Task statement. Reproduce the data shown below exactly.

Supplied records.
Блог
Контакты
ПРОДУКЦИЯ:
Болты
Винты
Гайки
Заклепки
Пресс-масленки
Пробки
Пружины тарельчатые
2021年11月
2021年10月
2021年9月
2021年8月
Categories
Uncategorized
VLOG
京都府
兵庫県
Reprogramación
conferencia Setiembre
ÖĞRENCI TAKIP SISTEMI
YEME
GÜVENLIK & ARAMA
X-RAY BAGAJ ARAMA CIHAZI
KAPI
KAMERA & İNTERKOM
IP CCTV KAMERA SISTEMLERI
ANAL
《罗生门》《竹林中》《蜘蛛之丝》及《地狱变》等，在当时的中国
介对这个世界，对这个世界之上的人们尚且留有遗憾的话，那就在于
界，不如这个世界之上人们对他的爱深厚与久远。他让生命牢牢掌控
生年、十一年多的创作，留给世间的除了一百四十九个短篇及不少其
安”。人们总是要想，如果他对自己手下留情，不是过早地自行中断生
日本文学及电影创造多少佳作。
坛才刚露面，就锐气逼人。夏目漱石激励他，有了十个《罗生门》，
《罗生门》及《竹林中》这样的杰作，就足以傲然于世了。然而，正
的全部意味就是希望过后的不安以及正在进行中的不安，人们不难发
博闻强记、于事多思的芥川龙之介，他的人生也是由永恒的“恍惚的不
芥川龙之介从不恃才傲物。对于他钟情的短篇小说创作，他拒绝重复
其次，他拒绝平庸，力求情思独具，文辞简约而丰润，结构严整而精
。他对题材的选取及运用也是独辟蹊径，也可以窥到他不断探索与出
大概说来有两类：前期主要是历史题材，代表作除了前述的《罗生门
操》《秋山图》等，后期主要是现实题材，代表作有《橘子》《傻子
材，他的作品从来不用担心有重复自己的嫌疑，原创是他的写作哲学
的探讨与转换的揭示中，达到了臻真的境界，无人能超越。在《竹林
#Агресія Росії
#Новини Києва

Result below.
Блог
Контакты
ПРОДУКЦИЯ:
Болты
Винты
Гайки
Заклепки
Пресс-масленки
Пробки
Пружины тарельчатые
2021年11月
2021年10月
2021年9月
2021年8月
Categories
Uncategorized
VLOG
京都府
兵庫県
Reprogramación
conferencia Setiembre
ÖĞRENCI TAKIP SISTEMI
YEME
GÜVENLIK & ARAMA
X-RAY BAGAJ ARAMA CIHAZI
KAPI
KAMERA & İNTERKOM
IP CCTV KAMERA SISTEMLERI
ANAL
《罗生门》《竹林中》《蜘蛛之丝》及《地狱变》等，在当时的中国
介对这个世界，对这个世界之上的人们尚且留有遗憾的话，那就在于
界，不如这个世界之上人们对他的爱深厚与久远。他让生命牢牢掌控
生年、十一年多的创作，留给世间的除了一百四十九个短篇及不少其
安”。人们总是要想，如果他对自己手下留情，不是过早地自行中断生
日本文学及电影创造多少佳作。
坛才刚露面，就锐气逼人。夏目漱石激励他，有了十个《罗生门》，
《罗生门》及《竹林中》这样的杰作，就足以傲然于世了。然而，正
的全部意味就是希望过后的不安以及正在进行中的不安，人们不难发
博闻强记、于事多思的芥川龙之介，他的人生也是由永恒的“恍惚的不
芥川龙之介从不恃才傲物。对于他钟情的短篇小说创作，他拒绝重复
其次，他拒绝平庸，力求情思独具，文辞简约而丰润，结构严整而精
。他对题材的选取及运用也是独辟蹊径，也可以窥到他不断探索与出
大概说来有两类：前期主要是历史题材，代表作除了前述的《罗生门
操》《秋山图》等，后期主要是现实题材，代表作有《橘子》《傻子
材，他的作品从来不用担心有重复自己的嫌疑，原创是他的写作哲学
的探讨与转换的揭示中，达到了臻真的境界，无人能超越。在《竹林
#Агресія Росії
#Новини Києва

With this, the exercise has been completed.